Case Report - (2010) Volume 1, Issue 1
Purpose: To report long-term results in a case series of patients treated with systemic immune suppression for prevention of penetrating keratoplasty (PKP) graft rejection. Design: Retrospective noncomparative chart review.
Participants: Three patients presented with PKP graft failure. Methods: Patients received oral prednisone, azathioprine and cyclosporine to prevent rejection of repeat corneal transplant. Patients received repeat PKP and graft outcome was reported. Main outcome measures: Visual acuity and graft survival were recorded.
Results: Mean age was 55 years, two male and one female. Mean follow-up period was 37 months (range 24- 46). All three patients completed the treatment protocol with minimal adverse effects. All grafts remained clear over observational period.
Conclusion: Our study suggests that systemic immune suppression with 2 or more agents may be helpful to prevent corneal graft rejection in high-risk patients.
Keywords: Corneal transplant; Penetrating keratoplasty; Graft rejection; Systemic immunosuppression
One of the most prevalent tissue transplant procedures performed worldwide, penetrating keratoplasty (PKP) has an unsatisfactory longterm success rate, especially in high-risk recipients [1,2]. Irreversible allograft rejection causes 16-30% of all corneal graft failures [3-4]. The prognosis decreases substantially with the number of previous grafts, and the survival rates for third and fourth regrafts are only 25% and 0%, respectively [5,6].

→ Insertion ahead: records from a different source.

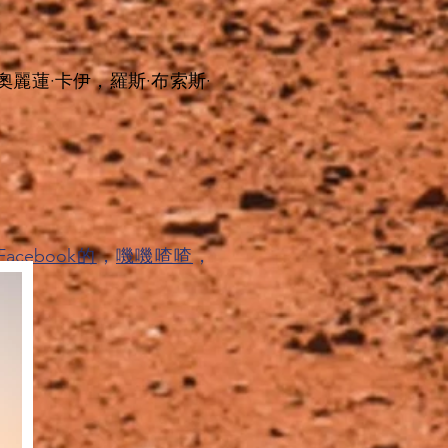
麗蓮·卡伊，羅斯·布索斯·
Facebook的
，
嘰嘰喳喳
，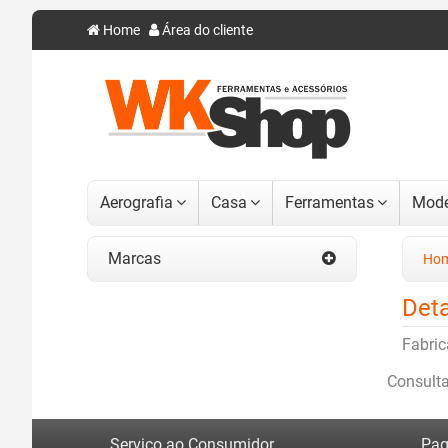
Home
Área do cliente
Aerografia
Casa
Ferramentas
Mode
Marcas
Ho
Deta
Fabric
Consult
Serviço ao Consumidor
Pag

Management of immunogenic allograft rejection typically involves topical corticosteroids for epithelial rejection and systemic corticosteroids for endothelial rejection . Systemic immunosuppression regimens are more commonly reserved for high risk grafts . Systemic calcineurin inhibitors, antimetabolites, or monoclonal antibodies, have been employed, either as monotherapy or in combination with corticosteroid, with variable success [9-14]. However, these systemic agents have significant adverse effect profile. To decrease side effects, we hypothesized that a tailored combination of systemic prednisone, azathioprine, and cyclosporine A (CsA) may be an effective regimen in high-risk regraft. The goal of multi-agent therapy is to leverage their synergistic mechanisms to achieve maximal therapeutic effects and minimal adverse effects .
Although the use of multi-agent therapy noninfectious uveitis has been documented , there exists a scarcity of literature on the utility of such regimen for keratoplasty rejection. Here, we described the visual outcome and graft survival of high-risk corneal transplant patients who received systemic immunosuppression prior to re-graft.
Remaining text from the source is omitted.